Kateri will be familiar, at least, to anyone who grew up in the Catholic Church in Quebec. The “Lily of the Mohawks” was born into the Turtle Clan living along the Mohawk River in upstate New York. She was the daughter of the clan chief and an Algonquin mother. When she was four years old, smallpox hit her village. It left her an orphan; it also disfigured her, and left her nearly blind. Her Mohawk name, “Tekakwitha,” means something like “she who bumps into things.”
The Mohawks were particularly hostile to Christianity—largely because it was identified with their historic enemies, the Algonquins and Hurons. It was the Mohawks who tortured and burned St. Isaac Jogues and the Canadian Jesuit martyrs.
Nevertheless, something in Tekakwitha drew her to this new religion. Perhaps her blindness and her orphanhood did something to cut her ties to this world, the social and the physical world, and compensated her by making her more aware of the spiritual world that envelops it. This is how it seems. She had herself baptized and became a devout practitioner of the new religion, in the face of the opposition of both her family and her tribe. She also refused to marry—no small thing among the Mohawks, and especially for an orphan. She did not want, it seems, that kind of commitment to the here and now.
Eventually, she had to flee for her life. She ended up among more distant relations at the Jesuit missions just outside of Montreal, eventually at Caugnawauga (Kahnawake). The mission was populated with similar exiles, Mohawks and other Iroquois who had converted to Catholicism and therefore had to flee their homes. But even among these devout, she established a reputation for devotion. Watching Kateri—her Christian name, the Mohawk pronunciation of “Catherine”--at prayer apparently became a village attraction. But she was always sickly and in constant pain, and died in 1680 aged only 24.
That seems to have been when her real life began. Her death “agony,” attended by the priests, was remarkable for her apparent peacefulness and the apparent absence of pain. But at the moment of death, her face was also transformed, according to eyewitness accounts.
The words of Father Pierre Cholenec, of the mission:
"Catherine’s face, so disfigured and so swarthy in life, suddenly changed about fifteen minutes after her death, and in an instant became so beautiful and so fair that just as soon as I saw it (I was praying by her side) I let out a yell, I was so astonished, and I sent for the priest who was working at the repository for the Holy Thursday service. At the news of this prodigy, he came running along with some people who were with him. We then had the time to contemplate this marvel right up to the time of her burial. I frankly admit that my first thought at the time was that Catherine could well have entered heaven at that moment and that she had -- as a preview -- already received in her virginal body a small indication of the glory of which her soul had taken possession in Heaven. Two Frenchmen from La Prairie de la Magdeleine came to the Sault on Thursday to be present at the service. They were passing by Catherine's cabin where, seeing a woman lying on her mat and with such a beautiful and radiant face, they said to each other, Look at this young woman sleeping so peacefully and kept going. But, learning the next minute that it was a dead body, and that of Catherine, they returned to the cabin and went down on their knees to recommend themselves to her prayers. After having satisfied their devotion for having seen such a wonderful scene, they wished to show their veneration for the dead girl by constructing then and there a coffin to hold such cherished remains."
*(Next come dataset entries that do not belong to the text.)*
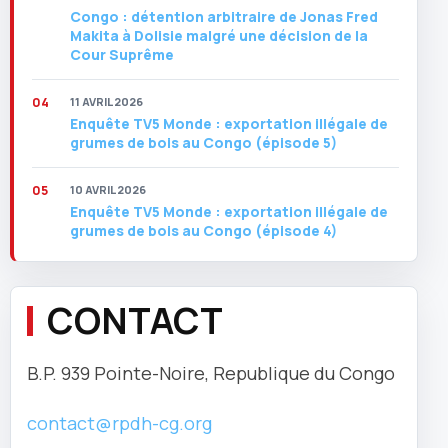
Congo : détention arbitraire de Jonas Fred
Makita à Dolisie malgré une décision de la
Cour Suprême
11 AVRIL 2026
Enquête TV5 Monde : exportation illégale de
grumes de bois au Congo (épisode 5)
10 AVRIL 2026
Enquête TV5 Monde : exportation illégale de
grumes de bois au Congo (épisode 4)
CONTACT
B.P. 939 Pointe-Noire, Republique du Congo
contact@rpdh-cg.org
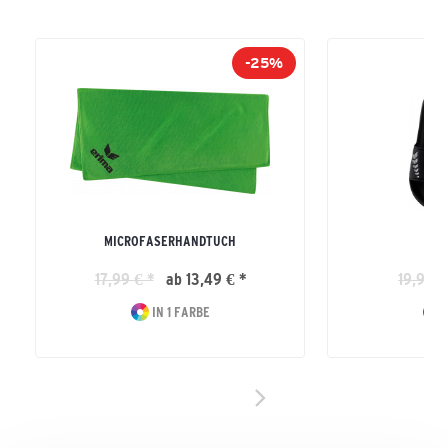
-25%
MICROFASERHANDTUCH
E
17,99 € *
ab 13,49 € *
19,99 €
IN 1 FARBE
I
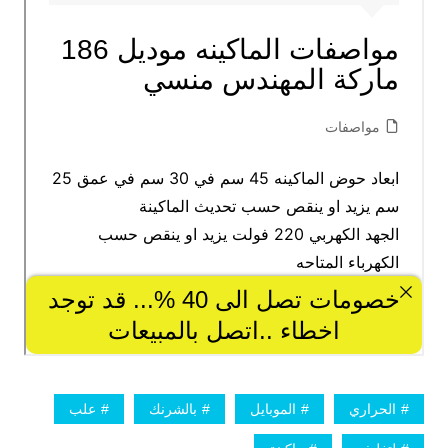
الحراري
الموبايل
بالشرنك
علب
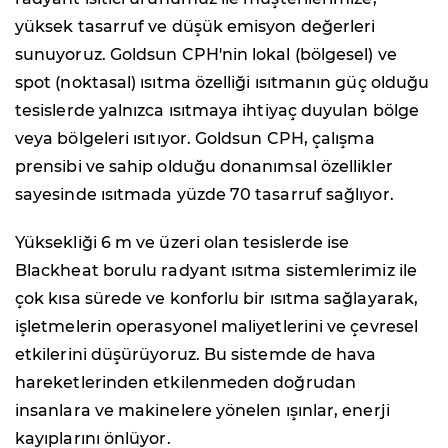
yüksek tasarruf ve düşük emisyon değerleri
sunuyoruz. Goldsun CPH'nin lokal (bölgesel) ve
spot (noktasal) ısıtma özelliği ısıtmanın güç olduğu
tesislerde yalnızca ısıtmaya ihtiyaç duyulan bölge
veya bölgeleri ısıtıyor. Goldsun CPH, çalışma
prensibi ve sahip olduğu donanımsal özellikler
sayesinde ısıtmada yüzde 70 tasarruf sağlıyor.
Yüksekliği 6 m ve üzeri olan tesislerde ise
Blackheat borulu radyant ısıtma sistemlerimiz ile
çok kısa sürede ve konforlu bir ısıtma sağlayarak,
işletmelerin operasyonel maliyetlerini ve çevresel
etkilerini düşürüyoruz. Bu sistemde de hava
hareketlerinden etkilenmeden doğrudan
insanlara ve makinelere yönelen ışınlar, enerji
kayıplarını önlüyor.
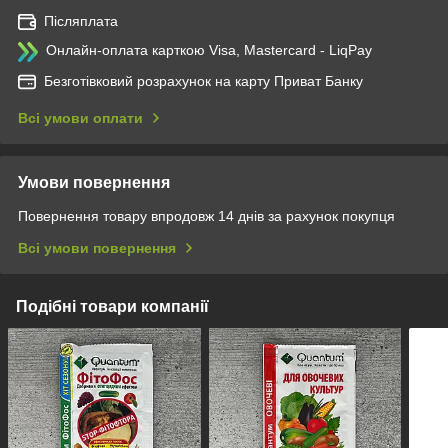
Післяплата
Онлайн-оплата карткою Visa, Mastercard - LiqPay
Безготівковий розрахунок на карту Приват Банку
Всі умови оплати
Умови повернення
Повернення товару впродовж 14 днів за рахунок покупця
Всі умови повернення
Подібні товари компанії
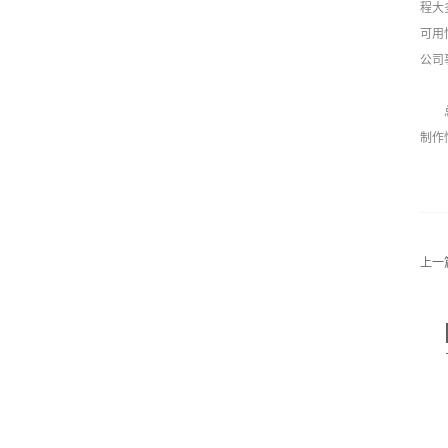
程大
可用
公司
总体
制作
上一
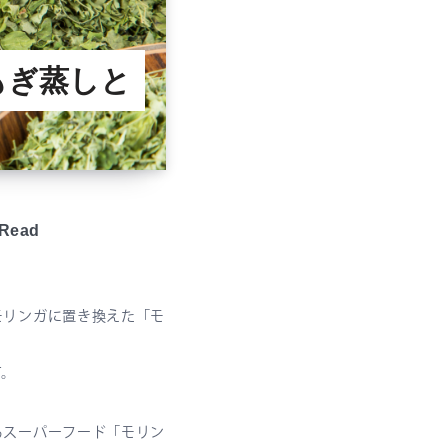
もぎ蒸しと
Read
モリンガに置き換えた「モ
す。
るスーパーフード「モリン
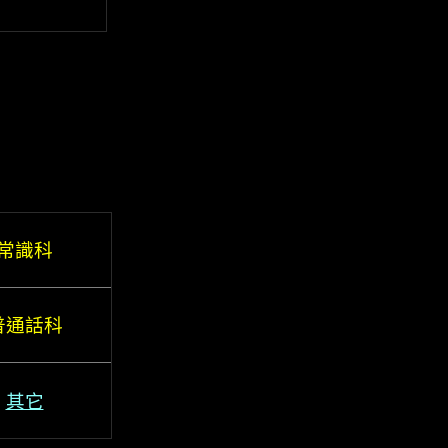
常識科
普通話科
其它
Over the next weeks and years, Catherine reappeared frequently to various members of the community—always holding a wooden cross, and always with her body radiating light. The crucifix she favoured in life gained a reputation for miraculous cures.
She continues to appear today. Kateri Tekakwitha was declared venerable by the Vatican in 1940, and blessed in 1980. She is not yet acknowledged by the universal church as a full saint. But in Canada, among Native Americans, and especially in Quebec, few other saints are so beloved.
The stone that was rejected is become the cornerstone of the temple.